I just got my first lawn care contract but they want to.include snow removal now too, I need an.idea of what to charge. The address is 1321 Calvary Rd, Churchville, MD and it's a small church. There is about a 10ft single sidewalk, a 14 car parking lot and a one lane driveway. Its a seasonal contract so I must price that way. I plan on adding a plow to.my truck to do the job and supplementing the initial cost by getting an additional job.or two but need to leave room to sub out the job to another company if anything happens?


----------



## 54powerwagon (Oct 16, 2004)

your looking at about 30 min of work figure about 60 a push times that by your average number of snow falls .


----------



## Chiefbdvfd (Nov 1, 2016)

Okay, thank you but do you think that would be enough to cover my A if I would need to sub out the job to another contractor?


----------



## FredG (Oct 15, 2012)

Chiefbdvfd said:


> Okay, thank you but do you think that would be enough to cover my A if I would need to sub out the job to another contractor?
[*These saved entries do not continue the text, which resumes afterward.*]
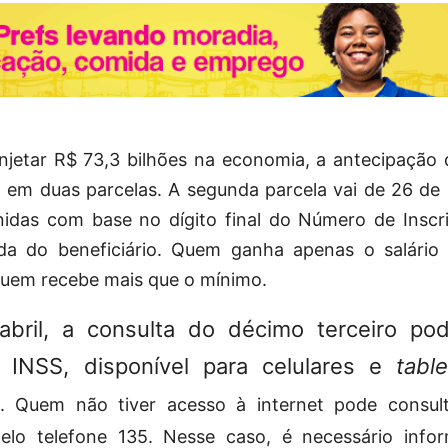
njetar R$ 73,3 bilhões na economia, a antecipação 
 em duas parcelas. A segunda parcela vai de 26 de 
nidas com base no dígito final do Número de Inscri
a do beneficiário. Quem ganha apenas o salári
quem recebe mais que o mínimo.
bril, a consulta do décimo terceiro pod
 INSS, disponível para celulares e
table
. Quem não tiver acesso à internet pode consult
pelo telefone 135. Nesse caso, é necessário inf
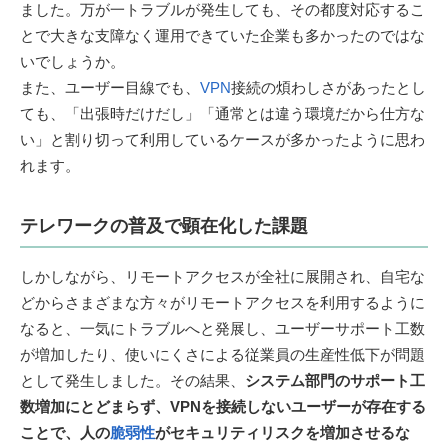
ました。万が一トラブルが発生しても、その都度対応するこ
とで大きな支障なく運用できていた企業も多かったのではな
いでしょうか。
また、ユーザー目線でも、
VPN
接続の煩わしさがあったとし
ても、「出張時だけだし」「通常とは違う環境だから仕方な
い」と割り切って利用しているケースが多かったように思わ
れます。
テレワークの普及で顕在化した課題
しかしながら、リモートアクセスが全社に展開され、自宅な
どからさまざまな方々がリモートアクセスを利用するように
なると、一気にトラブルへと発展し、ユーザーサポート工数
が増加したり、使いにくさによる従業員の生産性低下が問題
として発生しました。その結果、
システム部門のサポート工
数増加にとどまらず、VPNを接続しないユーザーが存在する
ことで、人の
脆弱性
がセキュリティリスクを増加させるな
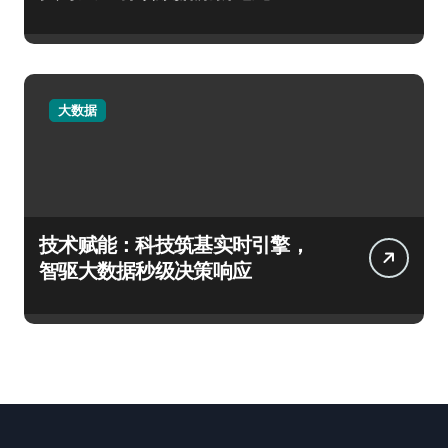
大数据
技术赋能：科技筑基实时引擎，
智驱大数据秒级决策响应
Nobody can answer that, Work that out with a contractor if awarded to you. If it's worth a honest $60.00 for your area should not be hard to work it out. You left the address you never no who's lurking, You may have some extra bidders. Good Luck.


----------



## Randall Ave (Oct 29, 2014)

If you buy a plow, then sub this out. How do you plan on turning a profit?


----------



## FredG (Oct 15, 2012)

Randall Ave said:


> If you buy a plow, then sub this out. How do you plan on turning a profit?
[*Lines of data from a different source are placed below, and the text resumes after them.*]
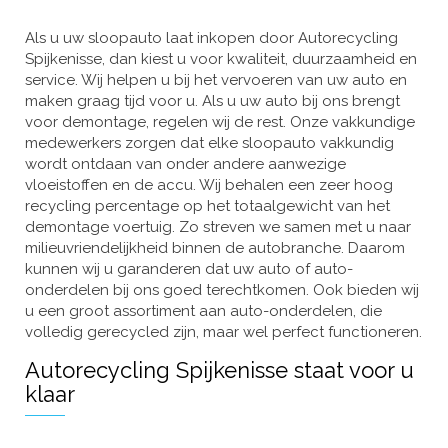
Als u uw sloopauto laat inkopen door Autorecycling
Spijkenisse, dan kiest u voor kwaliteit, duurzaamheid en
service. Wij helpen u bij het vervoeren van uw auto en
maken graag tijd voor u. Als u uw auto bij ons brengt
voor demontage, regelen wij de rest. Onze vakkundige
medewerkers zorgen dat elke sloopauto vakkundig
wordt ontdaan van onder andere aanwezige
vloeistoffen en de accu. Wij behalen een zeer hoog
recycling percentage op het totaalgewicht van het
demontage voertuig. Zo streven we samen met u naar
milieuvriendelijkheid binnen de autobranche. Daarom
kunnen wij u garanderen dat uw auto of auto-
onderdelen bij ons goed terechtkomen. Ook bieden wij
u een groot assortiment aan auto-onderdelen, die
volledig gerecycled zijn, maar wel perfect functioneren.
Autorecycling Spijkenisse staat voor u
klaar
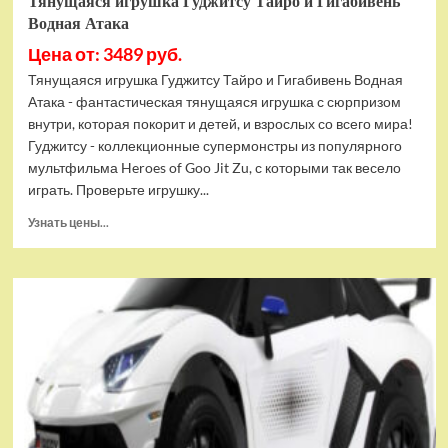
Тянущаяся игрушка Гуджитсу Тайро и Гигабивень
Водная Атака
Цена от: 3489 руб.
Тянущаяся игрушка Гуджитсу Тайро и Гигабивень Водная
Атака - фантастическая тянущаяся игрушка с сюрпризом
внутри, которая покорит и детей, и взрослых со всего мира!
Гуджитсу - коллекционные супермонстры из популярного
мультфильма Heroes of Goo Jit Zu, с которыми так весело
играть. Проверьте игрушку...
Прочитать
Узнать цены...
больше
о
Тянущаяся
игрушка
Гуджитсу
Тайро
и
Гигабивень
Водная
Атака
I thought he was meaning if he got in trouble, There is no money there to invest in the plow and sub it out all season. How would you make any money if you did not invest in the plow. It's a $60.00 job.


----------



## Philbilly2 (Aug 25, 2007)

Randall Ave said:


> If you buy a plow, then sub this out. How do you plan on turning a profit?
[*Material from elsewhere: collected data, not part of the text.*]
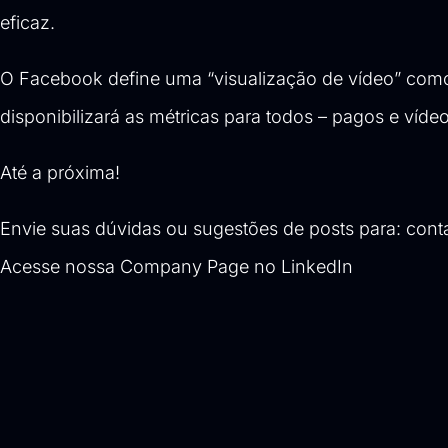
eficaz.
O Facebook define uma “visualização de vídeo” como 
disponibilizará as métricas para todos – pagos e víd
Até a próxima!
Envie suas dúvidas ou sugestões de posts para:
cont
Acesse nossa
Company Page no LinkedIn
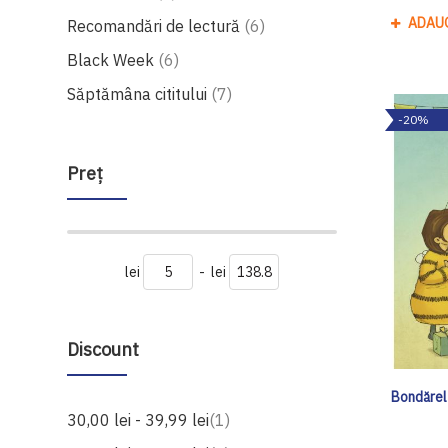
ADAU
produse
Recomandări de lectură
6
produse
Black Week
6
produse
Săptămâna cititului
7
-20%
Preţ
lei
-
lei
Discount
Bondărel 
produs
30,00 lei
-
39,99 lei
1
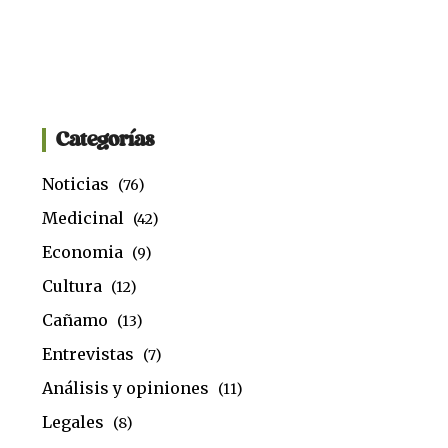
Categorías
Noticias
(76)
Medicinal
(42)
Economia
(9)
Cultura
(12)
Cañamo
(13)
Entrevistas
(7)
Análisis y opiniones
(11)
Legales
(8)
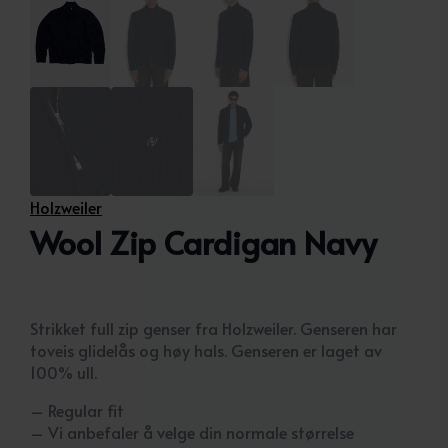
Holzweiler
Wool Zip Cardigan Navy
Strikket full zip genser fra Holzweiler. Genseren har
toveis glidelås og høy hals. Genseren er laget av
100% ull.
– Regular fit
– Vi anbefaler å velge din normale størrelse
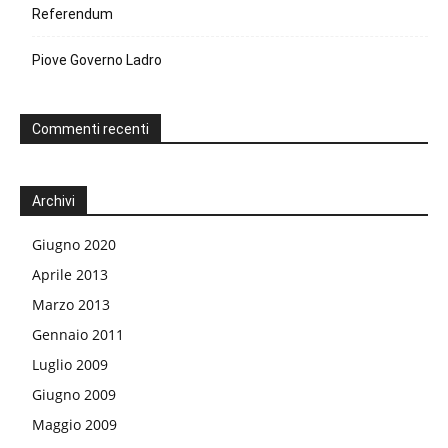
Referendum
Piove Governo Ladro
Commenti recenti
Archivi
Giugno 2020
Aprile 2013
Marzo 2013
Gennaio 2011
Luglio 2009
Giugno 2009
Maggio 2009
I thought that there was no profit in snow?


----------



## Philbilly2 (Aug 25, 2007)

$60?  Wow...

Hope you don't have to lay down any material at that price? Even if you don't.... Wow...


----------



## FredG (Oct 15, 2012)

LOL, Little short with material and sidewalk?  lowred:


----------



## iceyman (Mar 1, 2007)

We dont do driveways for $60 let alone any lots


----------



## Randall Ave (Oct 29, 2014)

The average snow fall there is 19.4 inches. From what I found. He doesn't say if he's salting. I'm surprised there they would want a seasonal contract. Could he even get 700.00 for the season, then maybe add in for salt if needed.


----------



## FredG (Oct 15, 2012)

OP, The lot is cake easy push I would say 10 min. You need to measure the sidewalks, You got to sections coming of the lot plus whats up buy the building. From what I'm seeing $60.00 for the lot $25 $30 more for sidewalk, Per event No material on lot, You might be able to throw 5 or 6 handfuls on the walk.


----------



## Sawboy (Dec 18, 2005)

$7.33 and a 20oz diet coke


----------



## SnoFarmer (Oct 15, 2004)

so it's a small lot, at some point you stop bidding it by how long it will take.
Like a lot of other services where they have a minimum charge.
You need a minimum charge/rate too.

so 60(for the lot) + 30 for the sidewalk =90 per push.
at that rate its doable.


----------



## FredG (Oct 15, 2012)

At 90.00 if they want seasonal I would figure about 13 trips with his average snowfall. Somebody in the area my do 8 or 10 tho. If they do let um have it. If he hit it every 4'' would only 4- 5 events. Somebody suggested $60.00 for the whole thing. I hope there not from the same area. I didn't measure nothing looks like a lot more than 10' of walk. $60.00 should be the minimal on the lot alone.


----------



## FredG (Oct 15, 2012)

Sawboy said:


> $7.33 and a 20oz diet coke


LOL $2.00 and a pack of smokes.


----------



## ktfbgb (Jan 31, 2016)

OP Sno is dead right. You need to have a minimum charge. I have several minimum charge customers. For me it's $85 to drop the plow, $40 to pick up a shovel, and $10 for ice melt. You have to draw a line somewhere, and having a minimum charge is a way to actually make some money doing this. I'm sure your minimums out there will be different, especially with the salt, but we hardly use any of it out here. I just used my numbers for an example.


----------